Let $\mathrm{TwoSidedIdeals}(R)$ be the category of two-sided ideals in $R$, whose objects are two-sided ideals $I$ in $R$, sub-$R$-$R$-bimodules of $R$ with respect to the canonical bimodule structure on $R$, and whose morphisms are $R$-$R$-bimodule monomorphisms.

A descending chain of two-sided ideals in $R$ is an inverse sequence of two-sided ideals in $R$, a sequence of two-sided ideals $A:\mathbb{N} \to \mathrm{TwoSidedIdeals}(R)$ with the following dependent sequence of $R$-$R$-bimodule monomorphisms: for natural number $n \in \mathbb{N}$, a dependent $R$-$R$-bimodule monomorphism $i_n:A_{n+1} \hookrightarrow A_{n}$.

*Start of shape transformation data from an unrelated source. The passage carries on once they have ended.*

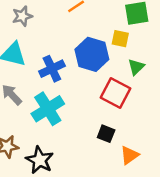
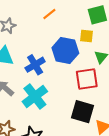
red square: (116, 93) -> (87, 79), turned -30
black square: (106, 134) -> (82, 112), size x1.6

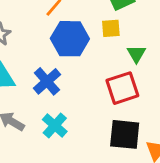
blue hexagon: (65, 51) -> (70, 39), moved
cyan cross: (35, 96) -> (55, 126), size x0.7

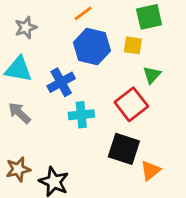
red square: (122, 88) -> (131, 104), turned -32
cyan cross: (55, 126) -> (81, 115), moved, turned 30

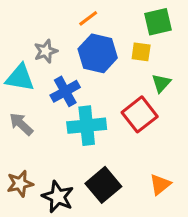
gray star: (26, 28) -> (46, 51), moved
cyan cross: (81, 115) -> (87, 126), size x1.4
black square: (124, 149) -> (103, 185), moved, turned 32

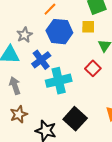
red square: (140, 114) -> (93, 68), size x0.7
gray arrow: (21, 124) -> (15, 86), turned 36
brown star: (20, 184) -> (19, 114), moved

A ring $R$ is Artinian if it satisfies the descending chain condition on its two-sided ideals: for every descending chain of two-sided ideals $(A, i_n)$ in $R$, there exists a natural number $m \in \mathbb{N}$ such that for all natural numbers $n \geq m$, the $R$-$R$-bimodule monomorphism $i_n:A_{n+1} \hookrightarrow A_{n}$ is an $R$-$R$-bimodule isomorphism.

### Left Artinian rings

Let $\mathrm{LeftIdeals}(R)$ be the category of left ideals in $R$, whose objects are left ideals $I$ in $R$, sub-left-$R$-modules of $R$ with respect to the canonical left module structure $(-)\cdot(-):R \times R \to R$ on $R$, and whose morphisms are left $R$-module monomorphisms.

A descending chain of left ideals in $R$ is an inverse sequence of left ideals in $R$, a sequence of left ideals $A:\mathbb{N} \to \mathrm{LeftIdeals}(R)$ with the following dependent sequence of left $R$-module monomorphisms: for natural number $n \in \mathbb{N}$, a dependent left $R$-module monomorphism $i_n:A_{n+1} \hookrightarrow A_{n}$.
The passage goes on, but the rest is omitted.